Après avoir imposé le modèle de la newsletter, la plateforme américaine suit le mouvement et se développe sur la vidéo, le streaming et le post court.

Rappelez-vous 2020. Une partie du monde sortait des grands confinements de l’année, et des journalistes qui avaient passé du temps à tisser une relation parasociale avec leurs lecteurs pendant cette période particulière décidaient de se lancer en solo sur la plateforme Substack. C’était notamment le cas de Casey Newton, qui quittait la rédaction de The Verge pour lancer Platformer et cumuler jusqu’à 190 000 abonnés payants. D’autres ont suivi le mouvement dans les années suivantes : l’économiste Paul Krugman, l’éditorialiste politique Joy Reid et, plus récemment, la journaliste spécialisée dans les cultures numériques, Taylor Lorenz, ont eux aussi quitté les « legacy media » qui les avaient fait connaître pour se lancer en solo sur Substack.

Plus que de la newsletter

Entre-temps, la plateforme a largement évolué. La tendance de la newsletter lancée par un influenceur ou un journaliste a plus ou moins atteint son pic vers 2022. Qu’à cela ne tienne, Substack s’est diversifié en ajoutant des fonctionnalités inspirées par d’autres médias sociaux. En avril 2023, elle a lancé Notes, une sorte de Twitter interne permettant aux créateurs de publier des messages courts contenant des recommandations ou des commentaires sur les posts d’autres auteurs. En 2024, c’est la vidéo en direct qui a été implémentée, permettant aux auteurs de newsletters de filmer des podcasts ou de faire participer leurs followers à des événements en direct. En bref, Substack est en train de devenir un mélange entre un kit de démarrage de média et un réseau social premium.

C’est le constat que dresse NYMag dans un article qui revient sur cette transformation, laquelle permet surtout d’augmenter l’engagement des créateurs.
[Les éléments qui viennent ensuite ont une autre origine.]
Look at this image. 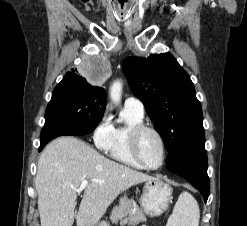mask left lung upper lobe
<instances>
[{
	"instance_id": "1",
	"label": "left lung upper lobe",
	"mask_w": 247,
	"mask_h": 226,
	"mask_svg": "<svg viewBox=\"0 0 247 226\" xmlns=\"http://www.w3.org/2000/svg\"><path fill=\"white\" fill-rule=\"evenodd\" d=\"M123 70L170 155L205 141L202 108L194 85L170 53L128 57Z\"/></svg>"
}]
</instances>
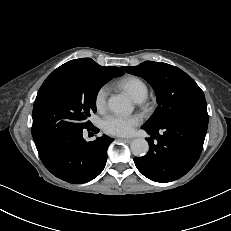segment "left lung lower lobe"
Returning <instances> with one entry per match:
<instances>
[{
    "label": "left lung lower lobe",
    "mask_w": 231,
    "mask_h": 231,
    "mask_svg": "<svg viewBox=\"0 0 231 231\" xmlns=\"http://www.w3.org/2000/svg\"><path fill=\"white\" fill-rule=\"evenodd\" d=\"M208 113H187L158 127L142 126L150 138L149 151L135 157L137 169L155 182H171L184 176L196 164L207 132ZM152 139H156L154 144Z\"/></svg>",
    "instance_id": "1"
}]
</instances>
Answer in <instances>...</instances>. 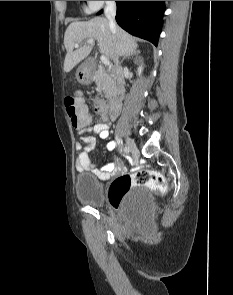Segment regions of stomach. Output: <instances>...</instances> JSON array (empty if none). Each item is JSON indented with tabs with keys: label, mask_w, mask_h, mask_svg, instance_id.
Segmentation results:
<instances>
[{
	"label": "stomach",
	"mask_w": 233,
	"mask_h": 295,
	"mask_svg": "<svg viewBox=\"0 0 233 295\" xmlns=\"http://www.w3.org/2000/svg\"><path fill=\"white\" fill-rule=\"evenodd\" d=\"M76 78L80 83L87 84L92 80L93 75L87 65L82 64L76 72Z\"/></svg>",
	"instance_id": "obj_1"
}]
</instances>
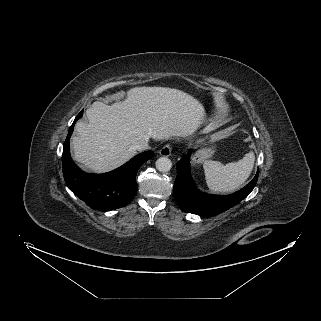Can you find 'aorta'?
I'll list each match as a JSON object with an SVG mask.
<instances>
[{
  "label": "aorta",
  "mask_w": 321,
  "mask_h": 321,
  "mask_svg": "<svg viewBox=\"0 0 321 321\" xmlns=\"http://www.w3.org/2000/svg\"><path fill=\"white\" fill-rule=\"evenodd\" d=\"M156 168L160 172H168L172 168V162L167 157H160L156 161Z\"/></svg>",
  "instance_id": "aorta-1"
}]
</instances>
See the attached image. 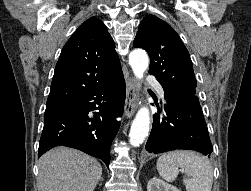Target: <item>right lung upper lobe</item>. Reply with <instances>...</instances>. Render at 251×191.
Instances as JSON below:
<instances>
[{
    "label": "right lung upper lobe",
    "instance_id": "obj_1",
    "mask_svg": "<svg viewBox=\"0 0 251 191\" xmlns=\"http://www.w3.org/2000/svg\"><path fill=\"white\" fill-rule=\"evenodd\" d=\"M122 74L104 23L91 17L70 37L55 67L46 111L63 107Z\"/></svg>",
    "mask_w": 251,
    "mask_h": 191
}]
</instances>
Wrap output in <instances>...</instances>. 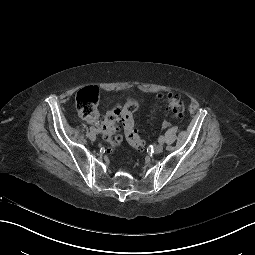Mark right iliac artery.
<instances>
[{"instance_id":"obj_1","label":"right iliac artery","mask_w":255,"mask_h":255,"mask_svg":"<svg viewBox=\"0 0 255 255\" xmlns=\"http://www.w3.org/2000/svg\"><path fill=\"white\" fill-rule=\"evenodd\" d=\"M90 131H91V132H95V133L97 132L96 128L93 127V126L90 127Z\"/></svg>"}]
</instances>
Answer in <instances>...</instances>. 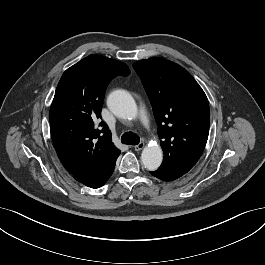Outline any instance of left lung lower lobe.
I'll use <instances>...</instances> for the list:
<instances>
[{
  "mask_svg": "<svg viewBox=\"0 0 265 265\" xmlns=\"http://www.w3.org/2000/svg\"><path fill=\"white\" fill-rule=\"evenodd\" d=\"M150 173H151L154 177H156V178H158V179H161V180H163V181H171V180H169L167 177H165L164 175H162L161 173H159L157 170H156V171H150Z\"/></svg>",
  "mask_w": 265,
  "mask_h": 265,
  "instance_id": "1",
  "label": "left lung lower lobe"
}]
</instances>
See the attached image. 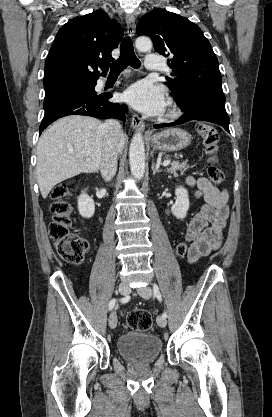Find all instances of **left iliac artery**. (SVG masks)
<instances>
[{
	"label": "left iliac artery",
	"mask_w": 272,
	"mask_h": 417,
	"mask_svg": "<svg viewBox=\"0 0 272 417\" xmlns=\"http://www.w3.org/2000/svg\"><path fill=\"white\" fill-rule=\"evenodd\" d=\"M153 293H154V296L160 301V302H162V296H161V293H160V290H159V287H158V285L157 284H153ZM162 316L164 317V318H167V313L166 312H164L163 314H162Z\"/></svg>",
	"instance_id": "obj_1"
}]
</instances>
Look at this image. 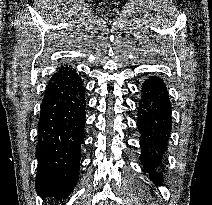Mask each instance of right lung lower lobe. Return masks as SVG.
Returning <instances> with one entry per match:
<instances>
[{
    "label": "right lung lower lobe",
    "instance_id": "obj_1",
    "mask_svg": "<svg viewBox=\"0 0 212 205\" xmlns=\"http://www.w3.org/2000/svg\"><path fill=\"white\" fill-rule=\"evenodd\" d=\"M86 97L75 69L62 65L45 90L38 123L35 186L42 197H66L78 180Z\"/></svg>",
    "mask_w": 212,
    "mask_h": 205
}]
</instances>
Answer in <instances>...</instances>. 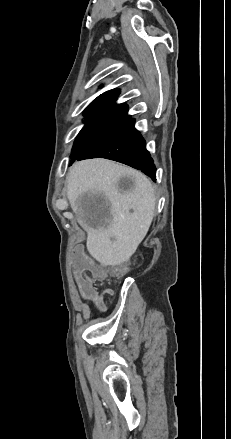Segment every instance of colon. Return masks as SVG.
I'll use <instances>...</instances> for the list:
<instances>
[{
  "mask_svg": "<svg viewBox=\"0 0 231 439\" xmlns=\"http://www.w3.org/2000/svg\"><path fill=\"white\" fill-rule=\"evenodd\" d=\"M74 274L77 278L76 286L80 288V294L90 300L91 305L99 307L102 305V298L97 297L94 290V282L105 277L106 272L94 264L92 259L86 258L87 251L82 245L76 246L73 251ZM126 270V266H118L109 270L110 276H120Z\"/></svg>",
  "mask_w": 231,
  "mask_h": 439,
  "instance_id": "5ec220e1",
  "label": "colon"
}]
</instances>
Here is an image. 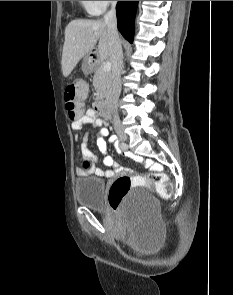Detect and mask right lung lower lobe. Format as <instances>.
<instances>
[{"instance_id": "obj_1", "label": "right lung lower lobe", "mask_w": 233, "mask_h": 295, "mask_svg": "<svg viewBox=\"0 0 233 295\" xmlns=\"http://www.w3.org/2000/svg\"><path fill=\"white\" fill-rule=\"evenodd\" d=\"M138 1H118L116 5L118 30L130 43L134 37V17Z\"/></svg>"}]
</instances>
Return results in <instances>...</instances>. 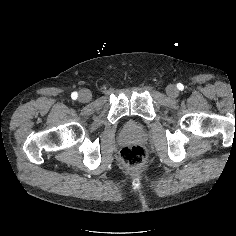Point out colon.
<instances>
[{"instance_id":"colon-1","label":"colon","mask_w":236,"mask_h":236,"mask_svg":"<svg viewBox=\"0 0 236 236\" xmlns=\"http://www.w3.org/2000/svg\"><path fill=\"white\" fill-rule=\"evenodd\" d=\"M146 154L139 145L125 146L120 152L121 163L128 168H137L144 164Z\"/></svg>"}]
</instances>
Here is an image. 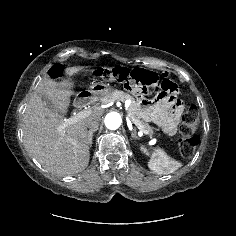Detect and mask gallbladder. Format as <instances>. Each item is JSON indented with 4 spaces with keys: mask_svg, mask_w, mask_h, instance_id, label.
<instances>
[{
    "mask_svg": "<svg viewBox=\"0 0 236 236\" xmlns=\"http://www.w3.org/2000/svg\"><path fill=\"white\" fill-rule=\"evenodd\" d=\"M41 100L46 104L47 108L50 110L56 111L54 105L48 100V98L45 95H40Z\"/></svg>",
    "mask_w": 236,
    "mask_h": 236,
    "instance_id": "bac80fb5",
    "label": "gallbladder"
}]
</instances>
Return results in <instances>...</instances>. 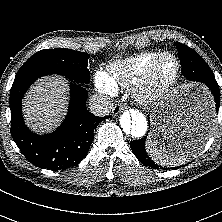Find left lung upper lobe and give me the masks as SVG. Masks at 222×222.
I'll use <instances>...</instances> for the list:
<instances>
[{
  "label": "left lung upper lobe",
  "mask_w": 222,
  "mask_h": 222,
  "mask_svg": "<svg viewBox=\"0 0 222 222\" xmlns=\"http://www.w3.org/2000/svg\"><path fill=\"white\" fill-rule=\"evenodd\" d=\"M176 46L179 51V58L187 57V56L191 57L195 59L196 61H198V63L202 65L204 69H206L210 74H213L208 64L203 60V58L197 52H195L193 49H191L190 47H187L186 45L182 43L176 42ZM213 78H215L214 75H213Z\"/></svg>",
  "instance_id": "5c2ea615"
}]
</instances>
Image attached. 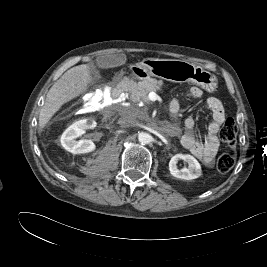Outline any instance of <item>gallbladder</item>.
<instances>
[{"mask_svg": "<svg viewBox=\"0 0 267 267\" xmlns=\"http://www.w3.org/2000/svg\"><path fill=\"white\" fill-rule=\"evenodd\" d=\"M118 62L114 57L101 56L97 60V66L90 65V69L93 73H96V67L101 69H107L109 67L117 65Z\"/></svg>", "mask_w": 267, "mask_h": 267, "instance_id": "obj_1", "label": "gallbladder"}]
</instances>
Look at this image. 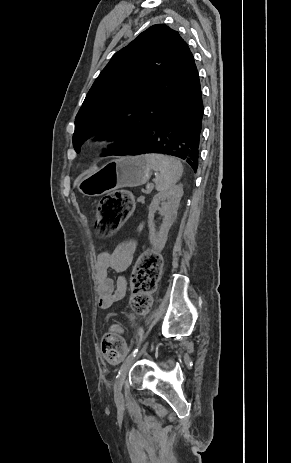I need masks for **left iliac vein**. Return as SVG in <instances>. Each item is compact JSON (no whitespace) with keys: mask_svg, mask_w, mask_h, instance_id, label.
<instances>
[{"mask_svg":"<svg viewBox=\"0 0 291 463\" xmlns=\"http://www.w3.org/2000/svg\"><path fill=\"white\" fill-rule=\"evenodd\" d=\"M147 346H148V342L145 343L142 350L138 354V357L141 356L146 351ZM130 366H131V363L125 366V368L120 372V374L118 375L114 383L115 402L117 404H122L123 402L122 387L124 385Z\"/></svg>","mask_w":291,"mask_h":463,"instance_id":"1","label":"left iliac vein"}]
</instances>
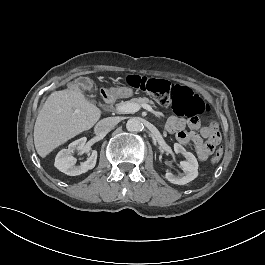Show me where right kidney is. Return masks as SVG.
I'll return each instance as SVG.
<instances>
[{
	"mask_svg": "<svg viewBox=\"0 0 265 265\" xmlns=\"http://www.w3.org/2000/svg\"><path fill=\"white\" fill-rule=\"evenodd\" d=\"M87 138L82 137L78 140L73 141L69 144L68 149H62L58 152L54 166L61 172L70 175L76 176L82 173L87 172L90 169H93L96 165L97 160V151L93 150L92 154L88 159L81 163V165L76 166V158L72 156V153L75 150L83 151L85 149Z\"/></svg>",
	"mask_w": 265,
	"mask_h": 265,
	"instance_id": "obj_1",
	"label": "right kidney"
}]
</instances>
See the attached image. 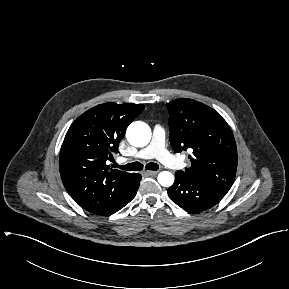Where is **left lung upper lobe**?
Instances as JSON below:
<instances>
[{
  "mask_svg": "<svg viewBox=\"0 0 289 289\" xmlns=\"http://www.w3.org/2000/svg\"><path fill=\"white\" fill-rule=\"evenodd\" d=\"M166 106L172 148L193 150L191 167L184 173L229 190L236 175L237 148L227 122L216 110L193 99H176Z\"/></svg>",
  "mask_w": 289,
  "mask_h": 289,
  "instance_id": "left-lung-upper-lobe-1",
  "label": "left lung upper lobe"
}]
</instances>
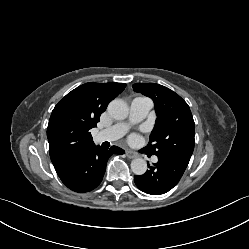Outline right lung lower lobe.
I'll return each mask as SVG.
<instances>
[{
	"instance_id": "obj_1",
	"label": "right lung lower lobe",
	"mask_w": 249,
	"mask_h": 249,
	"mask_svg": "<svg viewBox=\"0 0 249 249\" xmlns=\"http://www.w3.org/2000/svg\"><path fill=\"white\" fill-rule=\"evenodd\" d=\"M113 153L124 154V150L116 146L106 150L93 144L58 176L65 186L75 192L91 191L102 181L107 160Z\"/></svg>"
}]
</instances>
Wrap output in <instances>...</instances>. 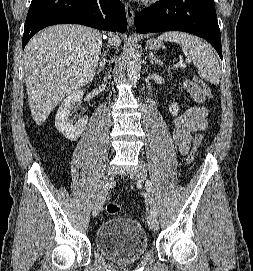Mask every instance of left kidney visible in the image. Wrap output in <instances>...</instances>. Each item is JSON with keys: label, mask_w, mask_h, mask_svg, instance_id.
I'll use <instances>...</instances> for the list:
<instances>
[{"label": "left kidney", "mask_w": 253, "mask_h": 271, "mask_svg": "<svg viewBox=\"0 0 253 271\" xmlns=\"http://www.w3.org/2000/svg\"><path fill=\"white\" fill-rule=\"evenodd\" d=\"M169 111L171 112L173 116H177L179 112L178 104L176 102L171 103V105H169Z\"/></svg>", "instance_id": "5707ae66"}]
</instances>
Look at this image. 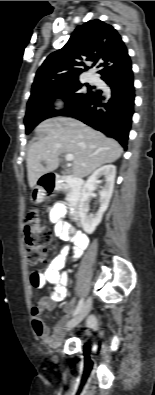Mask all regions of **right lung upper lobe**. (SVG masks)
Here are the masks:
<instances>
[{
  "label": "right lung upper lobe",
  "instance_id": "right-lung-upper-lobe-1",
  "mask_svg": "<svg viewBox=\"0 0 155 395\" xmlns=\"http://www.w3.org/2000/svg\"><path fill=\"white\" fill-rule=\"evenodd\" d=\"M85 61L98 64V73H105L131 65L127 48L118 32L101 20H90L73 32L65 46L51 53L36 73L31 96L43 88L71 80L87 70ZM30 96V97H31Z\"/></svg>",
  "mask_w": 155,
  "mask_h": 395
}]
</instances>
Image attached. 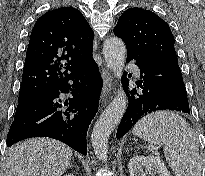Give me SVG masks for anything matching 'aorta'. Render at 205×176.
Returning <instances> with one entry per match:
<instances>
[{
  "label": "aorta",
  "instance_id": "aorta-1",
  "mask_svg": "<svg viewBox=\"0 0 205 176\" xmlns=\"http://www.w3.org/2000/svg\"><path fill=\"white\" fill-rule=\"evenodd\" d=\"M103 54L108 67L113 71L114 75L120 79L126 58L124 42L118 37L108 38L103 46ZM126 107V96L120 86L117 96L99 117L92 131V146L96 156L100 160L107 158L109 136L120 123L126 111Z\"/></svg>",
  "mask_w": 205,
  "mask_h": 176
}]
</instances>
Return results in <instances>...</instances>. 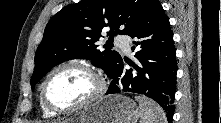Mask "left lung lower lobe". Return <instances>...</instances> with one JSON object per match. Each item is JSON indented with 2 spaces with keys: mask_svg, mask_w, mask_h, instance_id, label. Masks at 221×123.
Here are the masks:
<instances>
[{
  "mask_svg": "<svg viewBox=\"0 0 221 123\" xmlns=\"http://www.w3.org/2000/svg\"><path fill=\"white\" fill-rule=\"evenodd\" d=\"M129 36L134 39L131 50H138V62H128L132 68L125 69L120 58L109 76L112 82L106 94H143L158 102L171 121L175 110L176 50L168 17L159 1H154Z\"/></svg>",
  "mask_w": 221,
  "mask_h": 123,
  "instance_id": "obj_1",
  "label": "left lung lower lobe"
}]
</instances>
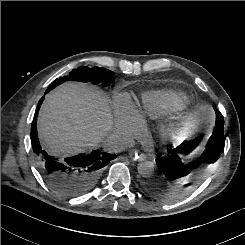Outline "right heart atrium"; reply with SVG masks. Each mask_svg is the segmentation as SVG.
Masks as SVG:
<instances>
[{
	"mask_svg": "<svg viewBox=\"0 0 245 245\" xmlns=\"http://www.w3.org/2000/svg\"><path fill=\"white\" fill-rule=\"evenodd\" d=\"M113 109L115 134L124 140L138 136L144 124L131 100L125 95H120L115 98Z\"/></svg>",
	"mask_w": 245,
	"mask_h": 245,
	"instance_id": "d8ad5b80",
	"label": "right heart atrium"
}]
</instances>
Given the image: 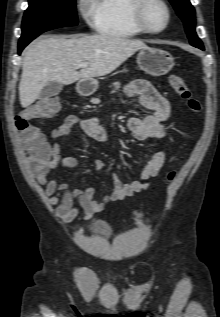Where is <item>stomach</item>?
<instances>
[{"instance_id": "0dacf381", "label": "stomach", "mask_w": 220, "mask_h": 317, "mask_svg": "<svg viewBox=\"0 0 220 317\" xmlns=\"http://www.w3.org/2000/svg\"><path fill=\"white\" fill-rule=\"evenodd\" d=\"M137 64L141 70L152 76L167 74L174 66L172 55L162 49L144 48L137 55ZM79 85L84 87L87 94L94 93L98 88V81L95 79L81 80Z\"/></svg>"}]
</instances>
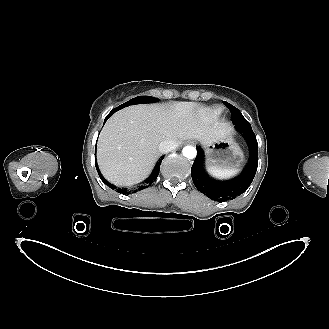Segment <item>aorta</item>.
Here are the masks:
<instances>
[{
  "label": "aorta",
  "instance_id": "762f6f07",
  "mask_svg": "<svg viewBox=\"0 0 329 329\" xmlns=\"http://www.w3.org/2000/svg\"><path fill=\"white\" fill-rule=\"evenodd\" d=\"M182 154L188 159H194L197 155V150L193 146H185L182 149Z\"/></svg>",
  "mask_w": 329,
  "mask_h": 329
}]
</instances>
La journaliste Charlotte Klein explique que plus de la moitié des 250 créateurs les plus rentables utilisaient l'audio et la vidéo en avril 2024, un chiffre qui a bondi à 82 % en février 2025. La fonction Notes apporterait, quant à elle, près de 50 % des abonnements gratuits et 30 % des abonnements payants. En plus de ces fonctionnalités, l’arrivée de Trump au pouvoir et l’attitude prudente des grandes plateformes sociales qui a suivi ont permis à Substack de gagner un véritable afflux de nouveaux abonnés.

L’entreprise revendique 5 millions d’abonnements payants, dont 2 millions consacrés à des médias diffusant de la vidéo. En novembre, elle comptait déjà 4 millions d’abonnés payants, ce qui montre que la plateforme profite du fameux « Trump bump », un afflux d’abonnés qui avait surtout bénéficié aux médias classiques lors de son premier mandat. Les créateurs qui ne comptent pas sur ce mode de financement peuvent aussi se tourner vers les posts sponsorisés et récolter 100 % des bénéfices…, pour le moment. La plateforme prépare un nouveau service qui devrait aider les créateurs à vendre de la publicité contre une petite commission. Mais l’argent n’est pas la seule donnée à prendre en compte. Parmi les nouveaux créateurs qui viennent s’installer chez Substack, l’idée est de trouver un espace plus sain (et aussi avec une audience plus restreinte et plus qualitative), sans trolls ni bots.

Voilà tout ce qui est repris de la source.